Byline: Jennifer Owens

WASHINGTON — At Deja Blue, Georgetown’s hip used-jeans boutique, owner Ned Fuller has three rules: The jeans must be used, they must be Levi’s and they must be men’s.
“I won’t stock women’s jeans,” Fuller said. “Nobody wants them. And I can’t give them away. I’ve tried.”
Yet Fuller estimates that at least 75 percent of his customers at his two stores — an 800-square-foot unit in Georgetown and a new 2,000-square-foot site in Bethesda, Md. — are women.
They want vintage, said Fuller, such as old 501s, 505s, 517s and 550s. Most of the stock sells for about $25, but among the more than 3,000 used jeans he stocks between his two stores there are some items with considerably higher price tags. Thirty-year-old bell-bottoms are a hot item right now, despite the $150 price tag, and Fuller on occasion will also sell even pricier goods — up to $2,000 per pair to denim connoisseurs, such as Japanese tourists who come to his store seeking decades-old denim.
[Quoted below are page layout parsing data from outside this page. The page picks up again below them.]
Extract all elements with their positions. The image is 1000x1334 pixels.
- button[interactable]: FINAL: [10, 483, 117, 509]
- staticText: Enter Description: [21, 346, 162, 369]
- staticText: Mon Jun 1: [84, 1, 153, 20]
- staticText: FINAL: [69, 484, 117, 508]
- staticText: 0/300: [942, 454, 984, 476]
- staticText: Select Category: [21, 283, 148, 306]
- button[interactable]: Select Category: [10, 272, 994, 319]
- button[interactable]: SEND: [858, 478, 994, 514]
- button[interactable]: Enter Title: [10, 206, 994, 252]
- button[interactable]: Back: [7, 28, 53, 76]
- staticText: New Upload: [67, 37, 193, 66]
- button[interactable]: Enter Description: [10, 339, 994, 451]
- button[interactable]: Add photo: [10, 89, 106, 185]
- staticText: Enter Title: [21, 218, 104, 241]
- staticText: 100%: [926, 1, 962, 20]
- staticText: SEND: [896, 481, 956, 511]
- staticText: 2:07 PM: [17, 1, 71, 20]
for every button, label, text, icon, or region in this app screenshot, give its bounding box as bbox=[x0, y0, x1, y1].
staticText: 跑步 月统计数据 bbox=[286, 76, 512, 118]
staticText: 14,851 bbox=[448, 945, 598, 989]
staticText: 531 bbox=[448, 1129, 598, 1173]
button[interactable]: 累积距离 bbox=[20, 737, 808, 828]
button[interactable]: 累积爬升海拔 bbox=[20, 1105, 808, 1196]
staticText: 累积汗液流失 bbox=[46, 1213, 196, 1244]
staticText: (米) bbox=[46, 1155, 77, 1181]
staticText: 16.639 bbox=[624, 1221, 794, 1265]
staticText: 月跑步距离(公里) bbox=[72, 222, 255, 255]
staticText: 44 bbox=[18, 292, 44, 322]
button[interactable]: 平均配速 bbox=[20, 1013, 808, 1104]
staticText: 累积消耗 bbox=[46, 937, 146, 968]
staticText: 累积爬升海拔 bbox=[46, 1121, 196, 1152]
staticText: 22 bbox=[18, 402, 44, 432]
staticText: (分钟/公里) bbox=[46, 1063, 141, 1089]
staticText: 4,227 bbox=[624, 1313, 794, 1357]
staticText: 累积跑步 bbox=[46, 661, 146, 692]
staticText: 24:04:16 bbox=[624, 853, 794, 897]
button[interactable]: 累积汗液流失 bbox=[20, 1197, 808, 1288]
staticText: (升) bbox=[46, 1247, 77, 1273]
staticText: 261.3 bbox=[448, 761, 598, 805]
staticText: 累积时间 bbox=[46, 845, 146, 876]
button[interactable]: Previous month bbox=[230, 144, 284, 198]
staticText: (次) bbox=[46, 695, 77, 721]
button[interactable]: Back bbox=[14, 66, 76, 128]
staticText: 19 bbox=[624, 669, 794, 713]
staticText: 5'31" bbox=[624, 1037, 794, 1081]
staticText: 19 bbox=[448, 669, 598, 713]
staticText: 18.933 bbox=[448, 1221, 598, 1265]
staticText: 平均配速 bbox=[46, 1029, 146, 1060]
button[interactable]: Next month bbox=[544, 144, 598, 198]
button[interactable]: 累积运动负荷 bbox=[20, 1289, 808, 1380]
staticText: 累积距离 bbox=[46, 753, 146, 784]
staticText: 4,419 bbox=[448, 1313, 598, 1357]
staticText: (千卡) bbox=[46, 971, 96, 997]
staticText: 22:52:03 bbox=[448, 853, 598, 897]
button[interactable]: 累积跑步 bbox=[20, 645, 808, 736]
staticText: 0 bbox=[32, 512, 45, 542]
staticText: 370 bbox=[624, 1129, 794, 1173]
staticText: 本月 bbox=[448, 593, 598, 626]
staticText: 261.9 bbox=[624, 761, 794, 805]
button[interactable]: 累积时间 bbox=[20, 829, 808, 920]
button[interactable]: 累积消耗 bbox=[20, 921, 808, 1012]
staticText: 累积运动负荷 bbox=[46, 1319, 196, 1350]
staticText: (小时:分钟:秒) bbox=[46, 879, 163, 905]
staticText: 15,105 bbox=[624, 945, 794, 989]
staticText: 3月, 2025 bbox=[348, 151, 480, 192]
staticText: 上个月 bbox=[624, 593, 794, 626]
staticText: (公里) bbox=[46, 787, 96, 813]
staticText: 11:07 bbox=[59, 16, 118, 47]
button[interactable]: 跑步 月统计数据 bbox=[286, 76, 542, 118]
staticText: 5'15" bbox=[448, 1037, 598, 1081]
Fuller advertises the store in Japanese travel guides.
These tourists, he said, are looking for a slice of Americana. “Levi’s production is so uniform that you can date precisely when they changed something,” Fuller said. Coveted styles include pairs from the Forties whose rusty rivets show they were made before Levi’s began to varnish its copper and a Red Tab style known as “capital E,” whose label indicates it was made before 1971.
A former career army officer and civil engineer, Fuller started his business as a vintage-jeans wholesaler about seven years ago and has since become familiar with the nuances of vintage denim. He estimates the stores will generate a combined $500,000 in sales this year, with much of that coming from business with the area’s many students.
Fuller has also had celebrity clients, including Madonna, Chelsea Clinton and Aerosmith lead singer Steven Tyler, who once brought the whole band into the Georgetown store for a two-hour spree.
To keep his stores filled, Fuller has a network of individual suppliers. He has a source in San Francisco with a bevy of Levi’s bell-bottoms, and he also carries some official Navy surplus jeans sold to him by a woman in Jacksonville, Fla. In addition to jeans, Fuller sells vintage Hawaiian shirts and old work shirts he buys from a source in El Paso, Tex.
“They find me from all over the country,” said Fuller, who hand-picks each item he sells. In jeans, Fuller looks for no stains or holes, although he will send special pairs, including those of his customers, out for repairs. Fuller also remains intent on teaching his staff about his product and helping them fit the customer.
“If it doesn’t look good, you tactfully tell them it looks like hell,” Fuller said. “Because if we don’t tell them, someone eventually will.”